The MPs’ joint petition alleges that the presidential order removing Kashmir’s special status and the parliamentary enactment splitting the state into two Union Territories “unconstitutionally undermine” the scheme of Article 370.

Filed through advocate Mahesh Babu, the petition offers four arguments in favour of quashing the presidential order and the Jammu and Kashmir Reorganisation Act.

First, it says, the presidential order invokes Article 370(1)(d), which was meant to apply the other provisions of the Constitution to Jammu and Kashmir, to alter Article 370 itself.

Second, the Centre has fundamentally, permanently and irreversibly altered the status of Jammu and Kashmir without the concurrence of, or any consultation with, its people or their elected representatives.

This has been done during a spell of President’s rule, a temporary situation meant to hold the field until the return of an elected government. Ironically, the presidential order substitutes the concurrence of the governor for that of the government, which effectively means the Centre has, acting through the President, taken its own consent.

The decision amounts to an overnight abrogation of the democratic rights and freedoms guaranteed to the people of Jammu and Kashmir upon its accession.

Third, by making all the provisions of the Indian constitution applicable to Jammu and Kashmir, the presidential order undermines one of the basic purposes of Article 370.

This purpose, the plea says, was to facilitate the extension of the provisions of the Indian constitution to the state in an incremental and orderly manner, based on the requirements at a particular time and without dismantling the state constitution.

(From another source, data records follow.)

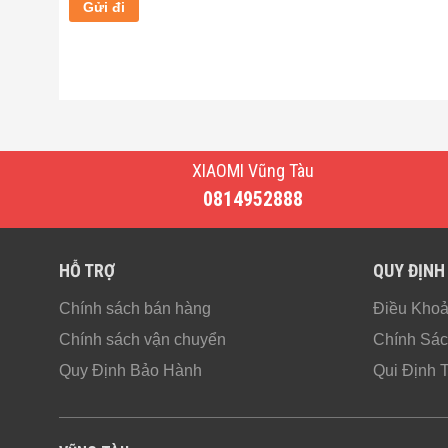
XIAOMI Vũng Tàu
0814952888
HỖ TRỢ
QUY ĐỊNH
Chính sách bán hàng
Điều Kho
Chính sách vận chuyển
Chính Sác
Quy Định Bảo Hành
Qui Định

Fourth, the presidential order has, by replacing the Constituent Assembly’s recommendation with that of the legislative assembly to alter the terms of Article 370, assumed that the legislative assembly has a power that is wholly unconstitutional.

Further, Parliament has “attempted to degrade the status (of the state) into two Union Territories” although “the Indian federal scheme — as exemplified by Article 1 and Article 3 — does not permit Parliament to retrogressively downgrade statehood into a less representative form such as a Union Territory”.

Supreme Court advocate Shakir Shabir, advocate Manohar Lal Sharma and Congress politician Tehseen Poonawala have filed the three other petitions.